A New Day Shines – The Tower, March 19 2010
Monseñor, as the people affectionately called Archbishop Oscar Romero, spoke for the poor and powerless while war raged in El Salvador. On March 23, 1980, he called out to the military, “In the name of God then, in the name of this suffering people I ask you, I beg you, I command you in the name of God: stop the repression.” Within twenty-four hours of preaching these prophetic words, as Romero concluded his homily during an evening Mass, an assassin’s bullet made him a martyr.
By the date of Romero’s assassination on March 24, 1980, 3,000 people were dying monthly in El Salvador. Bodies piled up in the streets, “disappearances” became daily occurrences, and horrific government policies oppressed millions into poverty and perpetual fear. Few voices spoke out against the regime’s actions and those who did found death at their doorsteps instantly, along with 75,000 other victims by the end of the conflict.
The two powers most capable of stopping the epidemic of suffering and death added to the problems. At the School of the Americas, right here on American soil in Georgia, the United States government trained members of Salvadorian death squads. The Carter and then Reagan administrations financed the Salvadorian government at the rate of $1.3 million daily for over twelve years.

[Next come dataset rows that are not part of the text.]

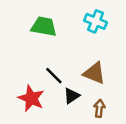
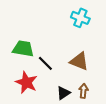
green trapezoid: (44, 26) -> (23, 49), moved
black triangle: (72, 96) -> (63, 93), moved

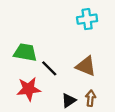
cyan cross: (80, 18) -> (87, 19), turned -30
red star: (26, 82) -> (29, 89), turned -30

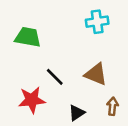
green trapezoid: (25, 52) -> (28, 37), moved
brown arrow: (91, 98) -> (113, 106), moved

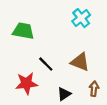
cyan cross: (97, 22) -> (81, 18), turned -30

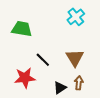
brown triangle: (80, 62) -> (75, 58), turned 36
brown arrow: (94, 89) -> (79, 83), moved

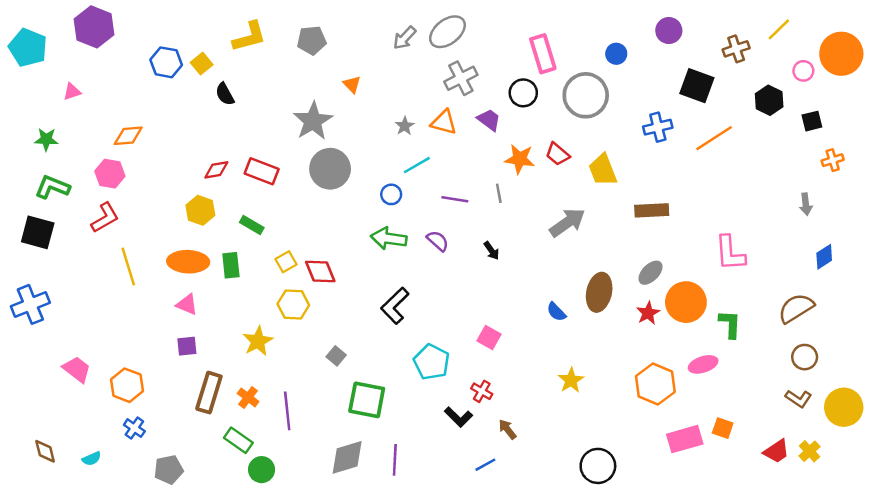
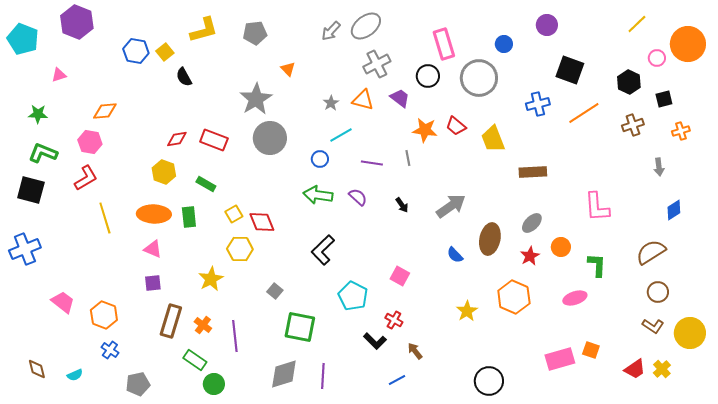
brown cross: (736, 49) -> (633, 125), moved
gray arrow: (567, 223) -> (451, 206), moved
orange circle: (686, 302) -> (561, 247), size x0.6
orange hexagon: (655, 384) -> (514, 297), moved

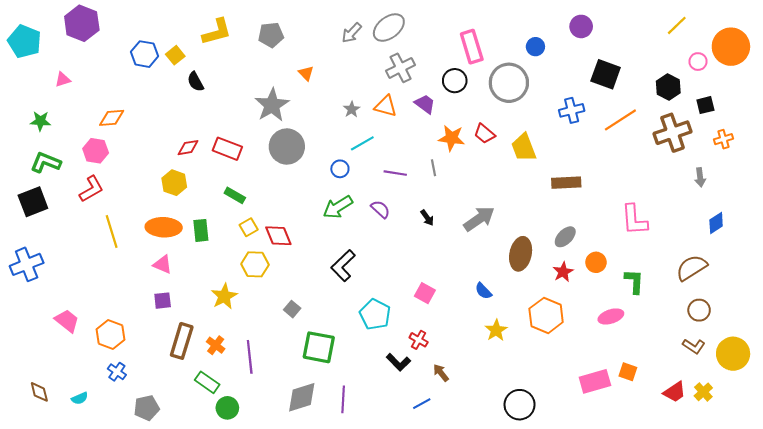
brown cross: (633, 125) -> (673, 133), size x1.6
green rectangle: (206, 184) -> (235, 195), moved
black square: (31, 190) -> (33, 202), turned -36
green arrow: (318, 195) -> (338, 207), turned -40
blue semicircle: (455, 255) -> (483, 291), moved

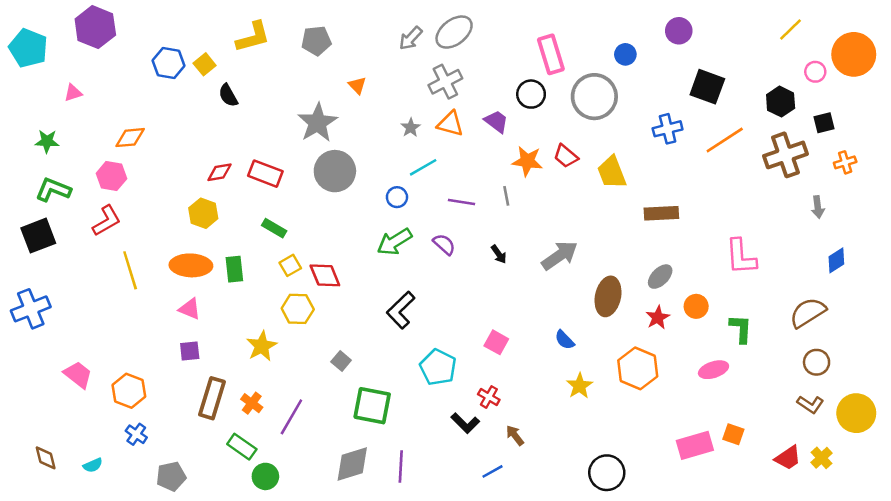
gray cross: (401, 68) -> (445, 82), moved
purple line: (250, 357) -> (291, 417), turned 36

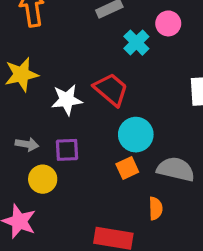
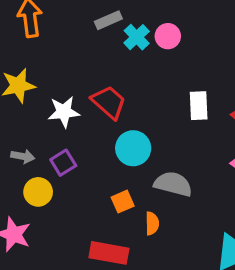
cyan cross: (136, 43) -> (137, 37), moved
purple square: (67, 150) -> (63, 163), turned -30
orange square: (127, 168) -> (123, 202), moved

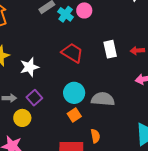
red trapezoid: (109, 102) -> (72, 53), moved
cyan circle: (133, 148) -> (74, 93), moved
orange semicircle: (152, 223) -> (95, 136), moved

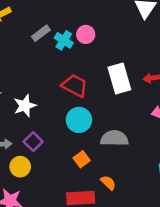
white rectangle: (110, 49) -> (119, 78), size x1.4
cyan circle: (74, 93) -> (79, 120), moved
orange semicircle: (95, 136) -> (108, 183), turned -32

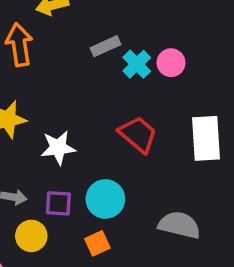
cyan circle: (79, 120) -> (105, 199), moved
purple square: (33, 142) -> (58, 203), turned 36
orange square: (82, 159) -> (97, 243), moved

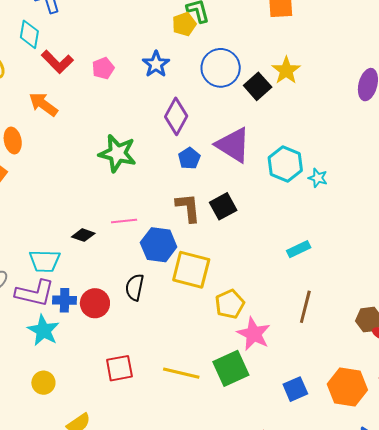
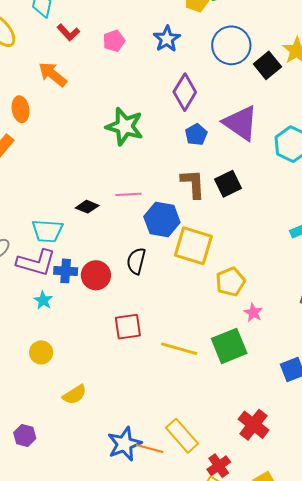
red L-shape: (57, 62) -> (68, 32), size x0.7
cyan star: (43, 330) -> (43, 300), size x0.6
pink star: (254, 334) -> (253, 313), size x0.6
red square: (119, 368) -> (128, 327), moved

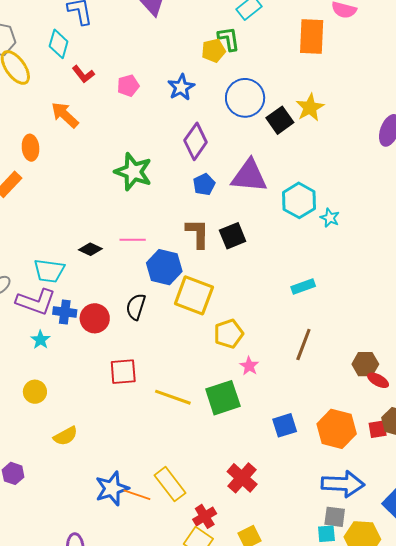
purple triangle: (241, 123) -> (249, 176), turned -33

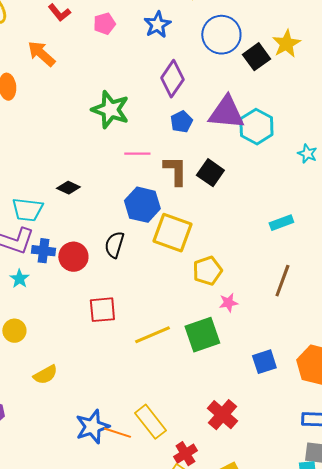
cyan hexagon: (299, 200) -> (256, 127), moved
black square: (233, 236) -> (210, 173), turned -32
pink line: (133, 240) -> (137, 154), moved
pink star: (249, 366) -> (228, 303), turned 30
yellow line: (173, 397) -> (152, 335), turned -42

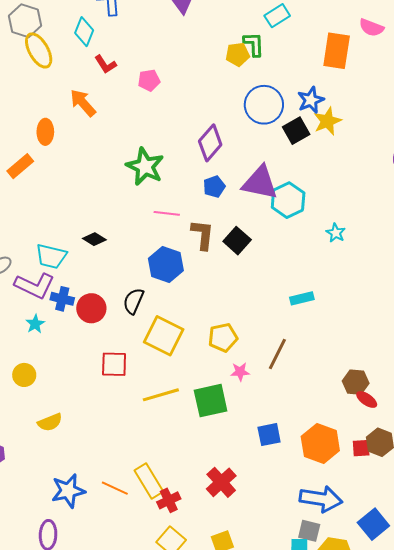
blue star: (157, 25) -> (311, 100), moved
yellow square: (172, 233) -> (164, 336), moved
brown line: (282, 281) -> (277, 354), moved
blue star: (92, 427) -> (68, 491), moved
red cross: (185, 454) -> (169, 500), moved

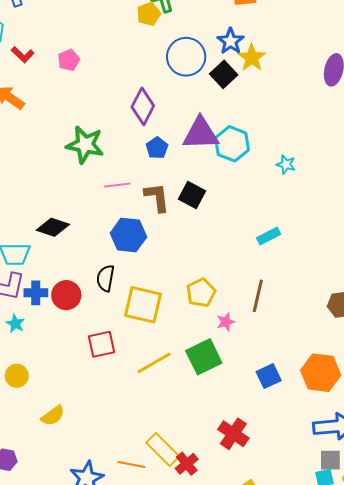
black diamond: (94, 239) -> (53, 227), size x1.4

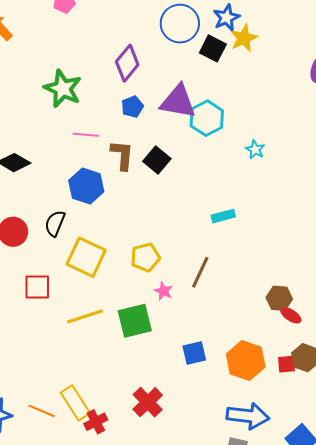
black square: (224, 74) -> (213, 48), turned -32
pink star: (226, 322) -> (163, 291), turned 30

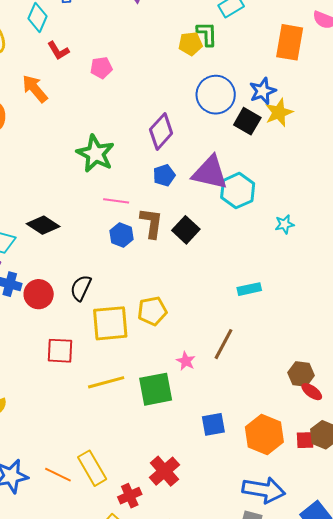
cyan star: (255, 150) -> (284, 224), turned 30
blue hexagon: (86, 186) -> (121, 235), moved, size x0.7
yellow square: (86, 257) -> (110, 323), turned -33
yellow pentagon: (145, 257) -> (152, 311), moved
red cross: (96, 422) -> (130, 496), moved

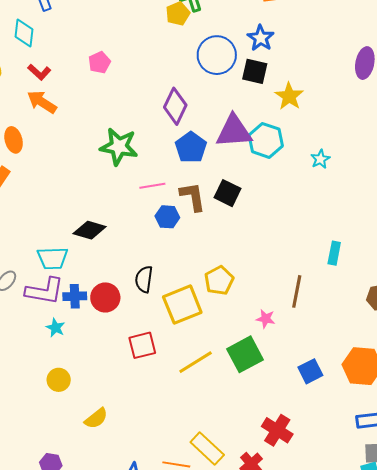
red L-shape: (58, 51) -> (39, 72), moved
yellow star: (279, 112) -> (289, 96), moved
blue pentagon: (164, 175) -> (191, 147), size x1.4
cyan rectangle: (249, 289) -> (334, 253), moved, turned -50

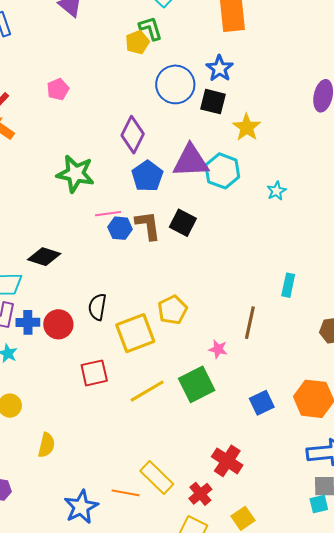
blue hexagon: (167, 217) -> (120, 228), moved
yellow semicircle: (96, 418) -> (46, 445), turned -40

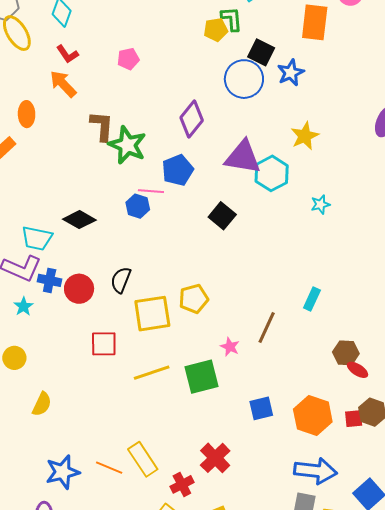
black square: (213, 102) -> (261, 52), moved
blue pentagon: (147, 176) -> (178, 170), moved
brown L-shape: (148, 225) -> (102, 126), moved
blue hexagon: (120, 228) -> (138, 206), moved

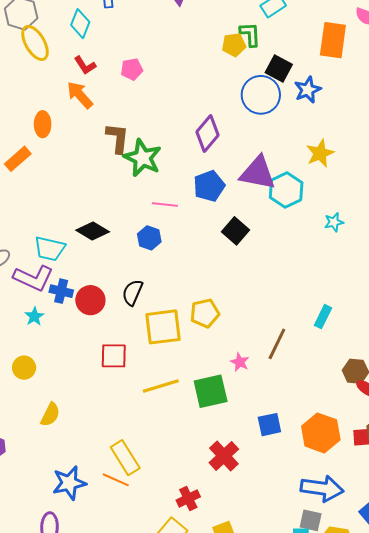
pink pentagon: (128, 59) -> (132, 69), moved
blue pentagon: (178, 170) -> (209, 186), moved
blue hexagon: (138, 206) -> (149, 238), moved
red cross: (215, 458) -> (224, 456), moved
yellow rectangle: (143, 459) -> (125, 458), moved

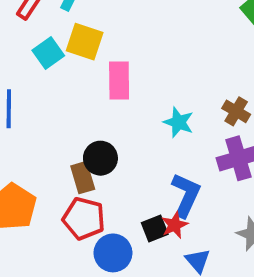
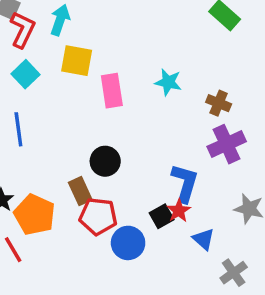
cyan square: (48, 53) -> (25, 74), moved
cyan star: (178, 122) -> (168, 82), moved
brown rectangle: (83, 178) -> (80, 191), moved

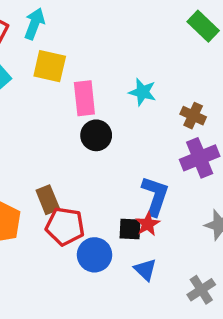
black circle: (105, 161) -> (96, 135), moved
black square: (162, 216) -> (130, 229), turned 30
blue triangle: (203, 239) -> (145, 270), moved

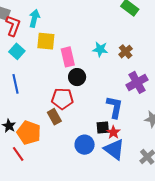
brown cross: (193, 116) -> (126, 52), moved, turned 32
red star: (148, 224) -> (113, 132), moved
red pentagon: (65, 226) -> (62, 99), moved
blue triangle: (145, 270) -> (114, 149), size x1.6

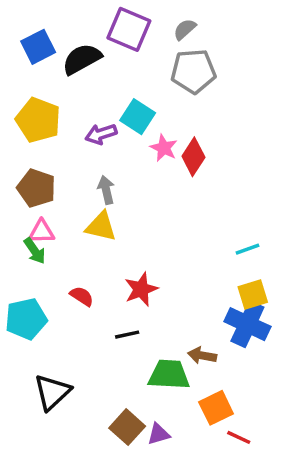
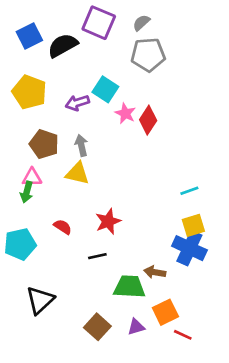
brown pentagon: (36, 188) -> (44, 144), moved
green arrow: (35, 251) -> (27, 192), turned 50
purple triangle: (159, 434) -> (136, 327), moved

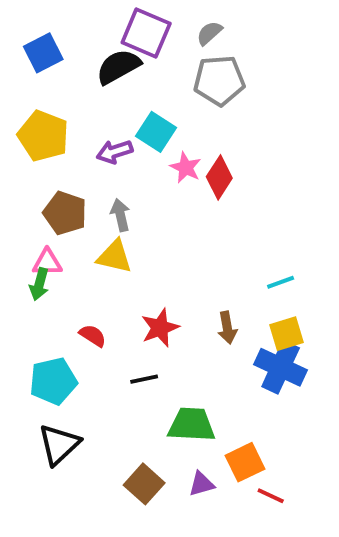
black semicircle: (63, 45) -> (118, 67), moved
cyan pentagon: (20, 244) -> (53, 381), moved
brown arrow: (155, 272) -> (227, 328), moved, turned -110

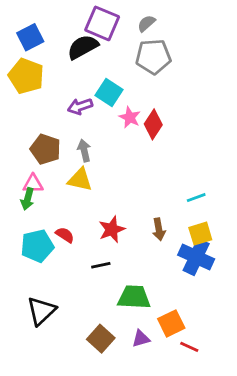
yellow pentagon: (43, 136) -> (26, 76), moved
cyan pentagon: (53, 381) -> (37, 246), moved

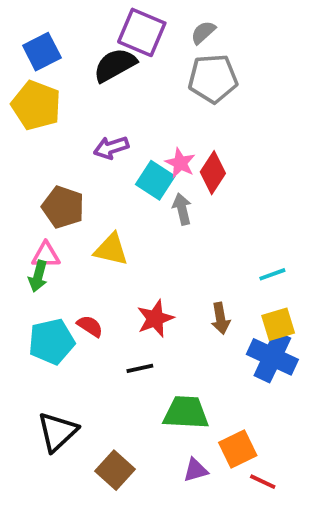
cyan square: (109, 93) -> (155, 180), moved
gray arrow: (84, 151) -> (182, 209), moved
brown square: (101, 339) -> (115, 470), moved

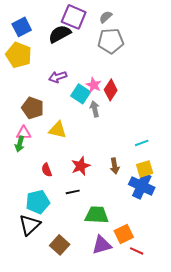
red semicircle: (90, 326) -> (47, 170), turned -144
cyan pentagon: (52, 342) -> (38, 202), moved
purple triangle: (196, 470) -> (102, 245), size x1.5

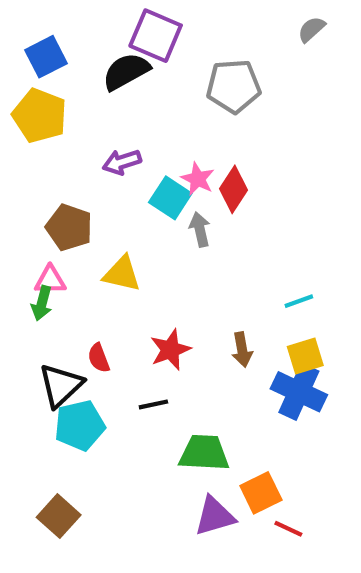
gray semicircle: (106, 17) -> (312, 29), moved
black triangle: (30, 225) -> (61, 385), moved
brown square: (60, 245) -> (59, 516), moved

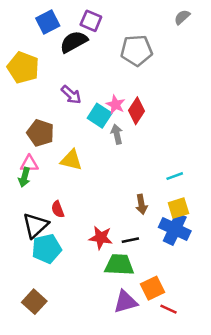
purple square: (156, 36) -> (91, 21), size x0.7
blue square: (46, 57) -> (48, 22), moved
purple arrow: (122, 162) -> (71, 95), turned -120
red star: (170, 350) -> (101, 238), moved, turned 30
black line: (153, 404) -> (130, 240), moved

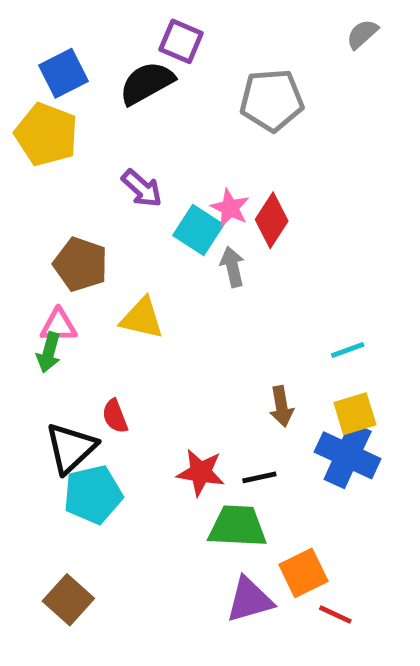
blue square: (48, 22) -> (63, 73), moved

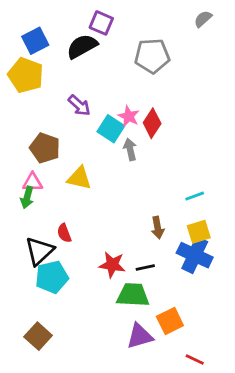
red line: (335, 614) -> (195, 359), moved

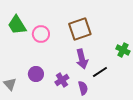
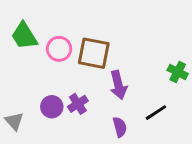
brown square: (80, 29) -> (94, 53), moved, turned 30
black line: (100, 72) -> (156, 113), moved
purple cross: (62, 80) -> (78, 104), moved

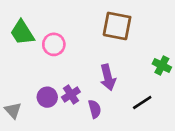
brown square: (94, 53) -> (117, 26), moved
purple semicircle: (120, 127) -> (95, 109), moved

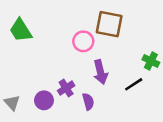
pink circle: (54, 44) -> (83, 41), moved
purple circle: (47, 97) -> (44, 100), moved
black line: (142, 102) -> (134, 84), moved

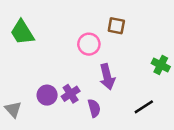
brown square: (109, 24) -> (116, 26), size x0.6
black line: (134, 84) -> (144, 107), moved
purple circle: (44, 100) -> (47, 95), moved

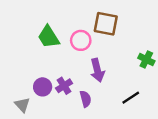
brown square: (116, 26) -> (106, 24), size x1.5
green trapezoid: (22, 32) -> (49, 37), moved
gray triangle: (13, 109) -> (22, 105), moved

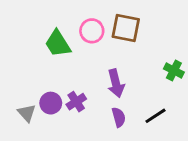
pink circle: (81, 40) -> (92, 31), moved
purple semicircle: (85, 99) -> (119, 117), moved
gray triangle: (22, 105) -> (27, 113), moved

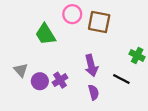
pink circle: (92, 31) -> (72, 14), moved
gray triangle: (27, 113) -> (21, 70), moved
black line: (156, 116) -> (121, 79), moved, turned 60

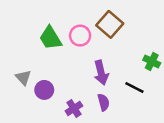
pink circle: (72, 14) -> (80, 36), moved
brown square: (99, 22) -> (110, 24), turned 30
purple cross: (60, 80) -> (74, 108), moved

The Catholic hierarchy in the country sent along documents to the Vatican. They criticized those who spoke out against the egregious sins being committed, including a condemnation of Romero. The Vatican itself did little to support the courageous men and women who truly lived out Jesus’ message of peace and justice in Latin America.
Romero started out as anything but a critic of the Salvadorian death machine. His appointment as archbishop arose from his support of the government, the military, and the silent Church hierarchy in El Salvador. His conservative views won him the accolades of those very people perpetrating the war crimes.
Yet, Romero commenced on his conversion journey with the deaths of Jesuit priest Rutilio Grande, a small boy, and an elderly farmer in 1977. With new eyes, he realized he could no longer be complicit in the system that had cast the pall of suffering and death on his people.
Thirty years after Romero suffered physical death, strength and wisdom can and must still be drawn from his words, his actions, his life, and ultimately, his martyrdom. His message today is as real as it was in 1980. Though the specific circumstances differ, the theme is the same: a society in love with violence.
This nation continues to spend billions to support a war machine at home and abroad. The Church, for all the beautiful acts of peace committed by individuals, continues to stand, in contrast with Jesus, on the side of war. Thirty years after Romero died, the situations of oppression and violence grows worse in our communities.
As we remember this modern saint next Wednesday, let us renew our commitment to be converted to the true path of the nonviolent Jesus. Most importantly, let us shed the violence held within. Let us become prophets of peace to those immediately around us and to be voices for the voiceless for those around the world.
As we approach Easter, continuing Romero’s memory as peacemaker and prophet enables all of us to truly internalize the radical Gospel message of resurrection Romero so adamantly trusted in.